News2020.05.09 10:00

How Vilnius International Film Festival went digital in 7 days 2020.05.09 10:00

After spending an entire year preparing for the 25th anniversary edition of their event, organisers of the Vilnius International Film Festival had less than a week to move it from cinemas to streaming platforms in the midst of the pandemic.

With all mass gatherings banned by the government to prevent the spread of the coronavirus, the team quickly adapted and accomplished what seemed like an impossible task – going fully digital, according to a press release by Go Vilnius, the promotion agency of the Lithuanian capital.

The story of their success has captivated the interest of many other festivals that may be facing similar challenges in the near future, as the pandemic continues to affect cultural events all over the world.

After learning about the ban on public gathering in Lithuania and the announcement of a nationwide quarantine in mid-March, the festival team had to quickly reorganise their tasks, create new sponsorship, communication and marketing strategies, make arrangements with film distributors for on-demand viewing, partner up with streaming platforms, solve technical difficulties, refund tickets and answer an influx of viewer inquiries.

In the end, the Vilnius IFF that ran from March 19 to April 2 became one of the first film festivals to switch to a digital format.

Its films were streamed 56,000 times and, according to data collected by the research company Kantar, the streams were most often watched by two people, which adds up to some 112,000 total viewers. In comparisson, Vilnius IFF attracted 126,000 filmgoers last year.

Read more: Vilnius Airport becomes drive-in cinema as virus halts flights

In total, 69 percent of the programme – 118 films – made it onto streaming sites and on-demand TV.

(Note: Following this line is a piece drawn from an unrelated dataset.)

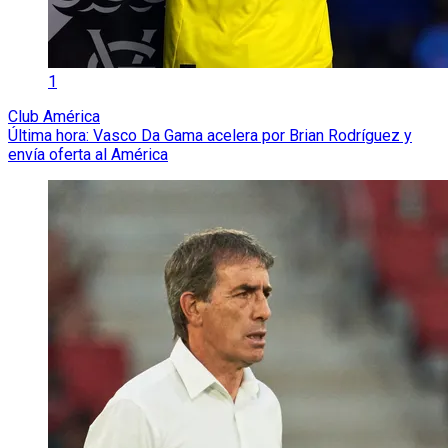
1
Club América
Última hora: Vasco Da Gama acelera por Brian Rodríguez y
envía oferta al América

The European Debut and Short Film competition also took place, with international juries choosing the winners online. Winners are set to receive cash prizes and trophies.

Other key parts of the festival were also preserved, including live interviews with filmmakers, open discussions about films, and presentations by festival programmers, all of which received 750,000 views online.

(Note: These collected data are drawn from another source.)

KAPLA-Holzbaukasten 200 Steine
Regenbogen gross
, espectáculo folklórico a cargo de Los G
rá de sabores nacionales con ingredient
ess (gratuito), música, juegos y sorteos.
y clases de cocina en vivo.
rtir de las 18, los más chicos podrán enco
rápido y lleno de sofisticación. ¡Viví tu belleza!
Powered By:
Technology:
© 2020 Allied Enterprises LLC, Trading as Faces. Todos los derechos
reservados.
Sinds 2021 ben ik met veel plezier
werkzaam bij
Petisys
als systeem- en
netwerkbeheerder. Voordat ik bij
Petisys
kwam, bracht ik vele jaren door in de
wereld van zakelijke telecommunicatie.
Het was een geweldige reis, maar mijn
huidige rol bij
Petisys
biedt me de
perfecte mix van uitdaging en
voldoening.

The festival’s photographers also improvised a red carpet photoshoot, using photos sent in by people celebrating the awards ceremony at home.

The Vilnius IFF also supported movie theatres by broadcasting the awards ceremony from an empty cinema and playing the closing film in vacant movie theatres across the country.

As far as the festival’s organisers were concerned, cancelling or postponing the event was never an option, in part because of audience expectations and also to minimise financial losses.

“All of our hard work paid off, emotionally more so than financially,” said Vilnius IFF CEO Algirdas Ramaška. “We received enormous support from various institutions, partners, viewers, people from the cultural sector, and the media.”

Subsequently, Ramaška shared his team’s best practices with over 500 festival organisers and other industry members from around the world during a webinar organised after the official closing of the festival.